Court of Appeal highlights value of early neutral evaluation


Court of Appeal: ENE does not obstruct access to court

Requiring parties to submit to early neutral evaluation (ENE) against their will is “not an obstruction to or constraint on” their access to the court, the Court of Appeal has ruled.

ENE can help parties focus on whether a case can be settled and reduce costs, said Lord Justice Moylan.

The full decision in Lomax v Lomax – a summary of which we reported earlier this month – has now been published.

It concerned a case where the trial judge, Mrs Justice Parker, said the battle between a widow and stepson over a large estate “cries, indeed screams out” for the kind of “robust, judge-led” processes used to settle family law disputes.

However, she felt constrained by the CPR from ordering an ENE hearing because the respondent did not consent to it.

CPR 3.1(2)(m) allows the court to take any step or make any order for the purpose of managing a case and furthering the overriding objective, including hearing an ENE with the aim of helping the parties settle the case.

The appeal court ruled that this did not include an implied requirement for consent.

Moylan LJ – giving the unanimous ruling of the court – said: “If the intention had been to require the parties to consent, it would have been very easy to make this clear by expressly providing for this.

“In my view, the absence of any such express requirement is a powerful indication that consent is not required.”

The judge said ENE was different from forcing parties to mediate, as an ENE hearing was “part of the court process”.

He continued: “In any event, ENE does not prevent the parties from having their disputes determined by the court if they do not settle their case at or following an ENE hearing.

“It does not, in any material way, obstruct a party’s access to the court.

“Insofar as it includes an additional step in the process, this is not in any sense an ‘unacceptable constraint’, to use the expression from Halsey. In my view, it is a step in the process which can assist with the fair and sensible resolution of cases.”

Moylan LJ said “the great value” of ENE has been clearly demonstrated in financial dispute resolution (FDR) hearings in family cases – whether or not the parties were willing to seek to resolve their dispute by agreement.

“I would also suggest, in response to [counsel for the respondent’s] submission that ordering an ENE is a strange way of helping parties settle a case, that it requires parties to focus on whether a case might be capable of settlement and requires them to hear a judge’s neutral evaluation.
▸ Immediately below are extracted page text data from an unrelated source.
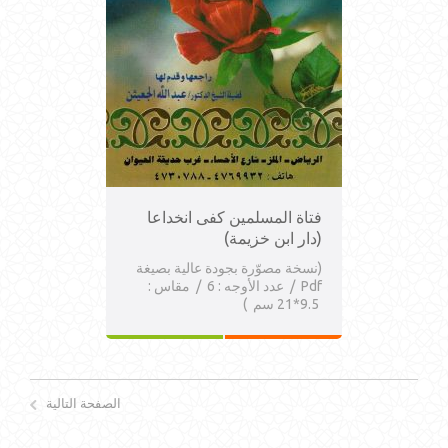
فتاة المسلمين كفى انخداعا
(دار ابن خزيمة)
(نسخة مصوّرة بجودة عالية بصيغة
Pdf / عدد الأوجه : 6 / مقاس :
9.5*21 سم )
الصفحة التالية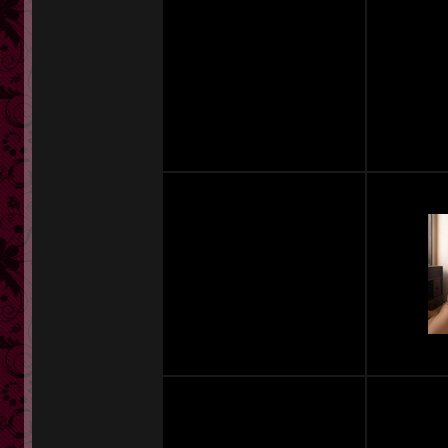
定額奥様一覧
単品販売
ヘルプ
お問い合わせ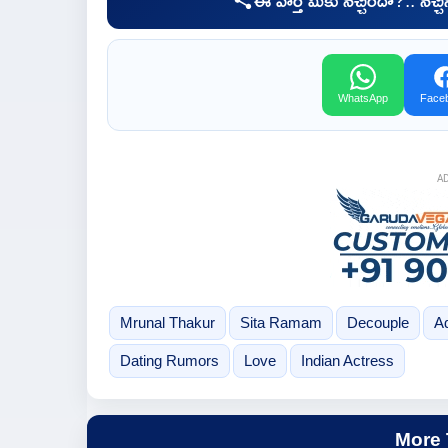
WhatsApp
Face
A
Mrunal Thakur
Sita Ramam
Decouple
A
Dating Rumors
Love
Indian Actress
More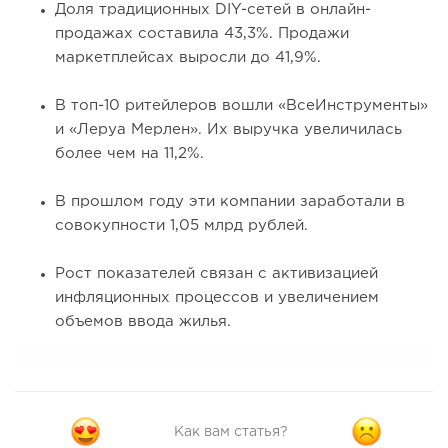
Доля традиционных DIY-сетей в онлайн-
продажах составила 43,3%. Продажи
маркетплейсах выросли до 41,9%.
В топ-10 ритейлеров вошли «ВсеИнструменты»
и «Леруа Мерлен». Их выручка увеличилась
более чем на 11,2%.
В прошлом году эти компании заработали в
совокупности 1,05 млрд рублей.
Рост показателей связан с активизацией
инфляционных процессов и увеличением
объемов ввода жилья.
Как вам статья?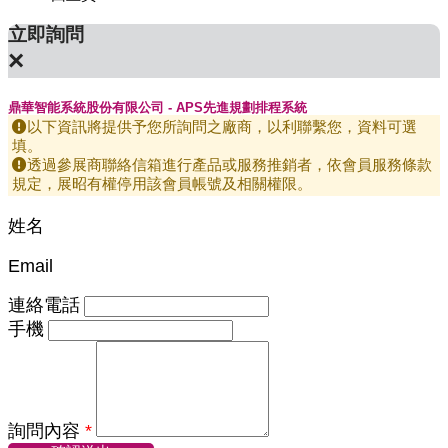
立即詢問
×
鼎華智能系統股份有限公司 - APS先進規劃排程系統
以下資訊將提供予您所詢問之廠商，以利聯繫您，資料可選
填。
透過參展商聯絡信箱進行產品或服務推銷者，依會員服務條款
規定，展昭有權停用該會員帳號及相關權限。
姓名
Email
連絡電話
手機
詢問內容
*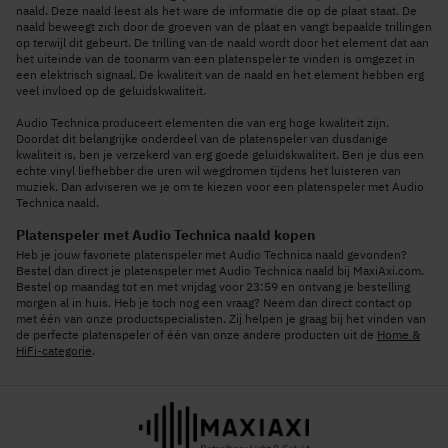
naald. Deze naald leest als het ware de informatie die op de plaat staat. De
naald beweegt zich door de groeven van de plaat en vangt bepaalde trillingen
op terwijl dit gebeurt. De trilling van de naald wordt door het element dat aan
het uiteinde van de toonarm van een platenspeler te vinden is omgezet in
een elektrisch signaal. De kwaliteit van de naald en het element hebben erg
veel invloed op de geluidskwaliteit.
Audio Technica produceert elementen die van erg hoge kwaliteit zijn.
Doordat dit belangrijke onderdeel van de platenspeler van dusdanige
kwaliteit is, ben je verzekerd van erg goede geluidskwaliteit. Ben je dus een
echte vinyl liefhebber die uren wil wegdromen tijdens het luisteren van
muziek. Dan adviseren we je om te kiezen voor een platenspeler met Audio
Technica naald.
Platenspeler met Audio Technica naald kopen
Heb je jouw favoriete platenspeler met Audio Technica naald gevonden?
Bestel dan direct je platenspeler met Audio Technica naald bij MaxiAxi.com.
Bestel op maandag tot en met vrijdag voor 23:59 en ontvang je bestelling
morgen al in huis. Heb je toch nog een vraag? Neem dan direct contact op
met één van onze productspecialisten. Zij helpen je graag bij het vinden van
de perfecte platenspeler of één van onze andere producten uit de
Home &
HiFi-categorie
.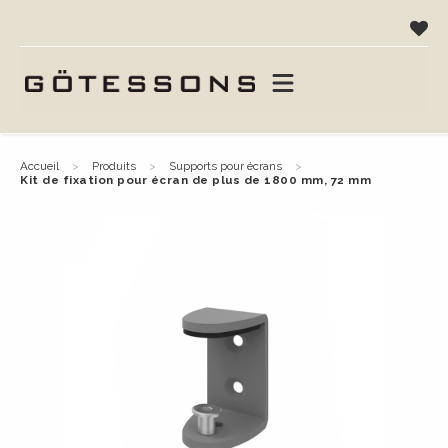
accueil
produits
supports pour écrans
kit de fixation pour écran de plus de 1800 mm, 72 mm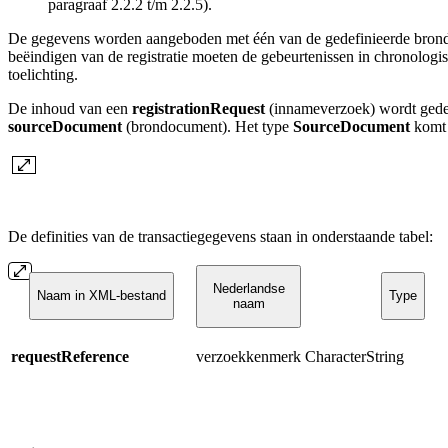
paragraaf 2.2.2 t/m 2.2.5).
De gegevens worden aangeboden met één van de gedefinieerde bron
beëindigen van de registratie moeten de gebeurtenissen in chronolog
toelichting.
De inhoud van een
registrationRequest
(innameverzoek) wordt gedefi
sourceDocument
(brondocument). Het type
SourceDocument
komt 
De definities van de transactiegegevens staan in onderstaande tabel:
Nederlandse
Naam in XML-bestand
Type
naam
requestReference
verzoekkenmerk
CharacterString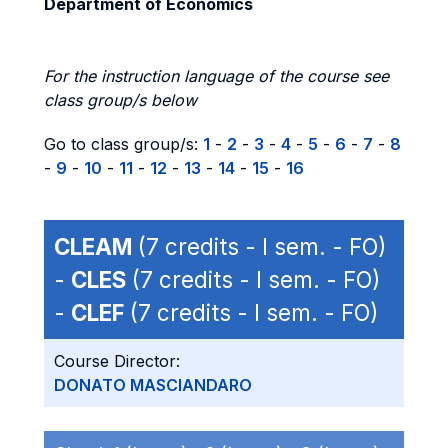
Department of Economics
For the instruction language of the course see
class group/s below
Go to class group/s:
1
-
2
-
3
-
4
-
5
-
6
-
7
-
8
-
9
-
10
-
11
-
12
-
13
-
14
-
15
-
16
CLEAM
(7 credits - I sem. - FO)
-
CLES
(7 credits - I sem. - FO)
-
CLEF
(7 credits - I sem. - FO)
Course Director:
DONATO MASCIANDARO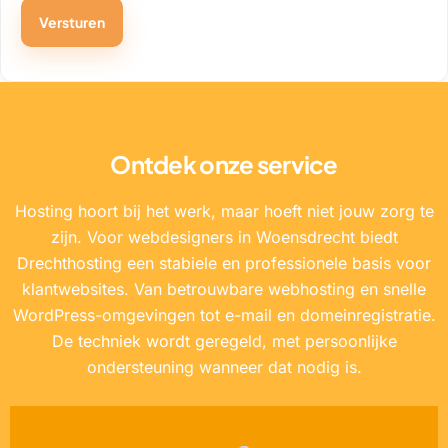
Ontdek onze service
Hosting hoort bij het werk, maar hoeft niet jouw zorg te
zijn. Voor webdesigners in Woensdrecht biedt
Drechthosting een stabiele en professionele basis voor
klantwebsites. Van betrouwbare webhosting en snelle
WordPress-omgevingen tot e-mail en domeinregistratie.
De techniek wordt geregeld, met persoonlijke
ondersteuning wanneer dat nodig is.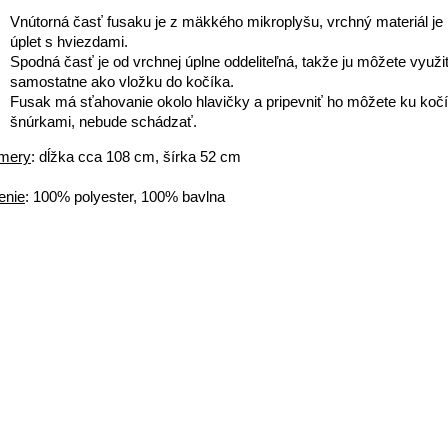
Vnútorná časť fusaku je z mäkkého mikroplyšu, vrchný materiál je
úplet s hviezdami.
Spodná časť je od vrchnej úplne oddeliteľná, takže ju môžete využiť
samostatne ako vložku do kočíka.
Fusak má sťahovanie okolo hlavičky a pripevniť ho môžete ku koč
šnúrkami, nebude schádzať.
mery
: dĺžka cca 108 cm, šírka 52 cm
enie
: 100% polyester, 100% bavlna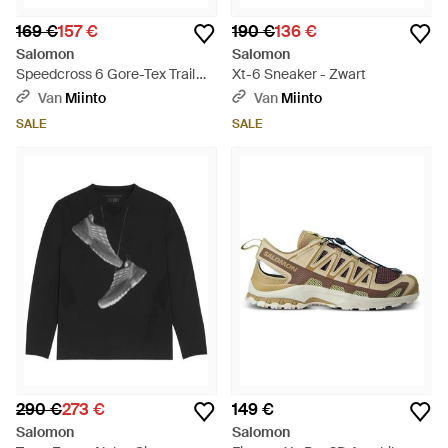
169 €
157 €
190 €
136 €
Salomon
Salomon
Speedcross 6 Gore-Tex Trail
Xt-6 Sneaker - Zwart
Schoen - Groen
Van
Miinto
Van
Miinto
SALE
SALE
290 €
273 €
149 €
Salomon
Salomon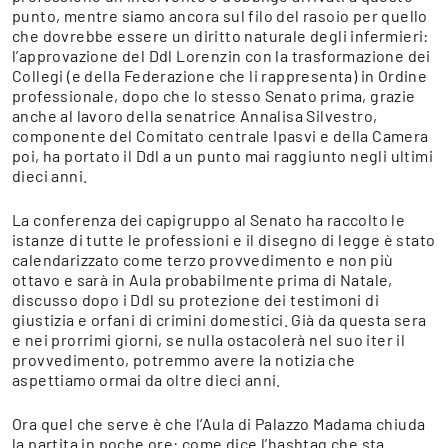
punto, mentre siamo ancora sul filo del rasoio per quello
che dovrebbe essere un diritto naturale degli infermieri:
l’approvazione del Ddl Lorenzin con la trasformazione dei
Collegi (e della Federazione che li rappresenta) in Ordine
professionale, dopo che lo stesso Senato prima, grazie
anche al lavoro della senatrice Annalisa Silvestro,
componente del Comitato centrale Ipasvi e della Camera
poi, ha portato il Ddl a un punto mai raggiunto negli ultimi
dieci anni.
La conferenza dei capigruppo al Senato ha raccolto le
istanze di tutte le professioni e il disegno di legge è stato
calendarizzato come terzo provvedimento e non più
ottavo e sarà in Aula probabilmente prima di Natale,
discusso dopo i Ddl su protezione dei testimoni di
giustizia e orfani di crimini domestici. Già da questa sera
e nei prorrimi giorni, se nulla ostacolerà nel suo iter il
provvedimento, potremmo avere la notizia che
aspettiamo ormai da oltre dieci anni.
Ora quel che serve è che l’Aula di Palazzo Madama chiuda
la partita in poche ore: come dice l’hashtag che sta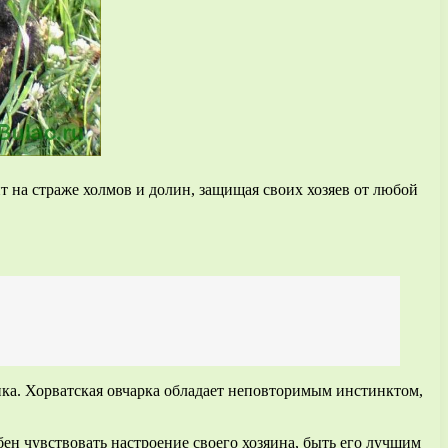
 на страже холмов и долин, защищая своих хозяев от любой
ика. Хорватская овчарка обладает неповторимым инстинктом,
ен чувствовать настроение своего хозяина, быть его лучшим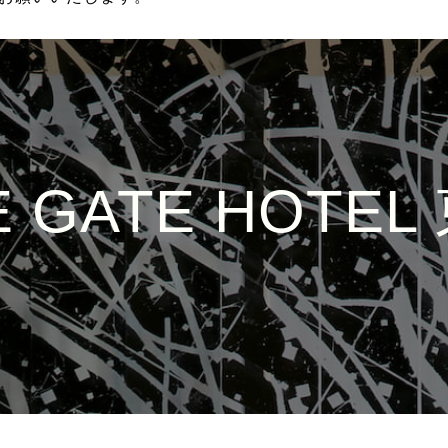
E GATE HOTEL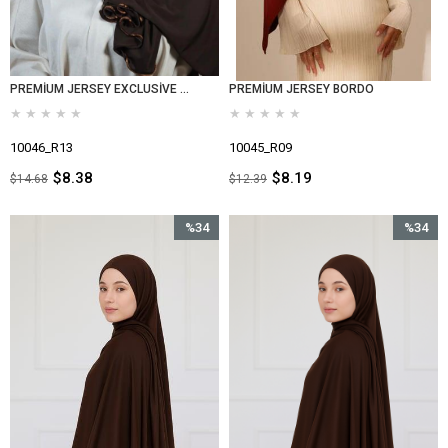
PREMİUM JERSEY EXCLUSİVE ACI KAHVE
PREMİUM JERSEY BORDO
★
★
★
★
★
★
★
★
★
★
10046_R13
10045_R09
$8.38
$8.19
$14.68
$12.39
%34
%34
İndirim
İndirim
%34İndirim
%34İndir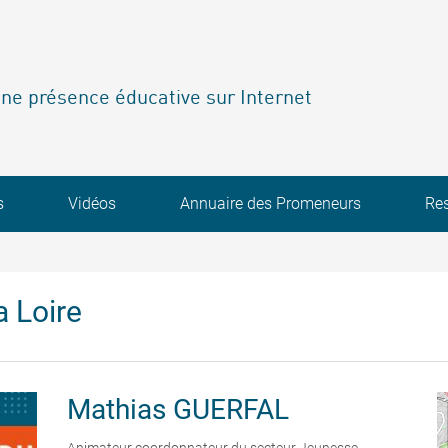
ne présence éducative sur Internet
s
Vidéos
Annuaire des Promeneurs
Re
 Loire
Mathias
GUERFAL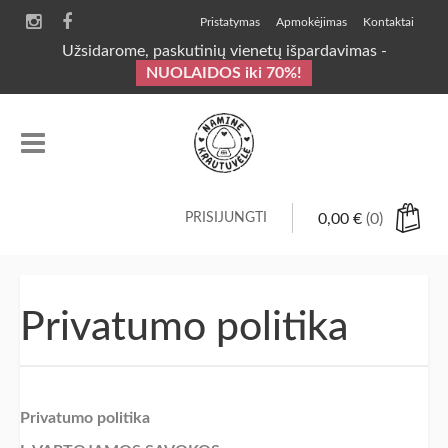
Pristatymas
Apmokėjimas
Kontaktai
Užsidarome, paskutinių vienetų išpardavimas -
NUOLAIDOS iki 70%!
PRISIJUNGTI
0,00
€
(0)
Privatumo politika
Privatumo politika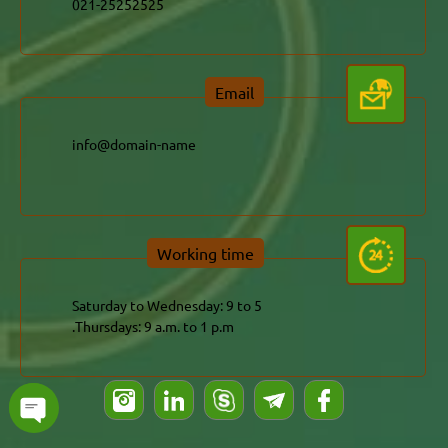
021-25252525
Email
info@domain-name
Working time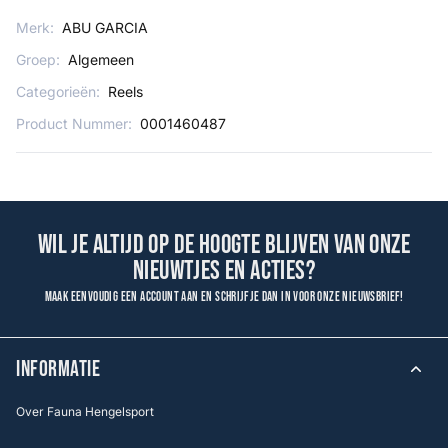
Merk:
ABU GARCIA
Groep:
Algemeen
Categorieën:
Reels
Product Nummer:
0001460487
Wil je altijd op de hoogte blijven van onze
nieuwtjes en acties?
Maak eenvoudig een account aan en schrijf je dan in voor onze nieuwsbrief!
INFORMATIE
Over Fauna Hengelsport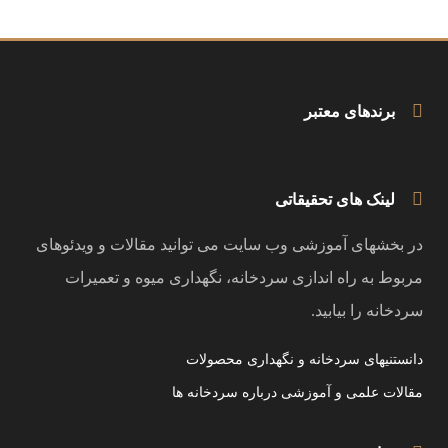
برندهای معتبر
لینک های تحقیقاتی
در بخشهای آموزشی وب سایت می توانید مقالات و ویدئوهای
مربوط به راه اندازی سردخانه، نگهداری میوه و تعمیرات
سردخانه را بیابید.
دانستنیهای سردخانه و نگهداری محصولات
مقالات علمی و آموزشی درباره سردخانه ها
“It requires them to hear this because the parties can be, and would typically be, ordered to attend the hearing as permitted by rule 3.1(2)(c), because one of the key purposes of such a hearing is for the parties to hear directly the judge’s evaluation of the case.

“Also, contrary to another of his submissions, based on my experience of FDRs, the result of requiring parties to have such a hearing can and often will be to achieve a great deal, including saving rather than adding to costs.”

Moylan LJ concluded that requiring consent would be inconsistent with elements of the overriding objective, “in particular the saving of expense and allotting to cases an appropriate share of the court’s resources, and would, therefore, be contrary to rule 1.2(b)”.

The court directed that an ENE hearing be held “as soon as possible”.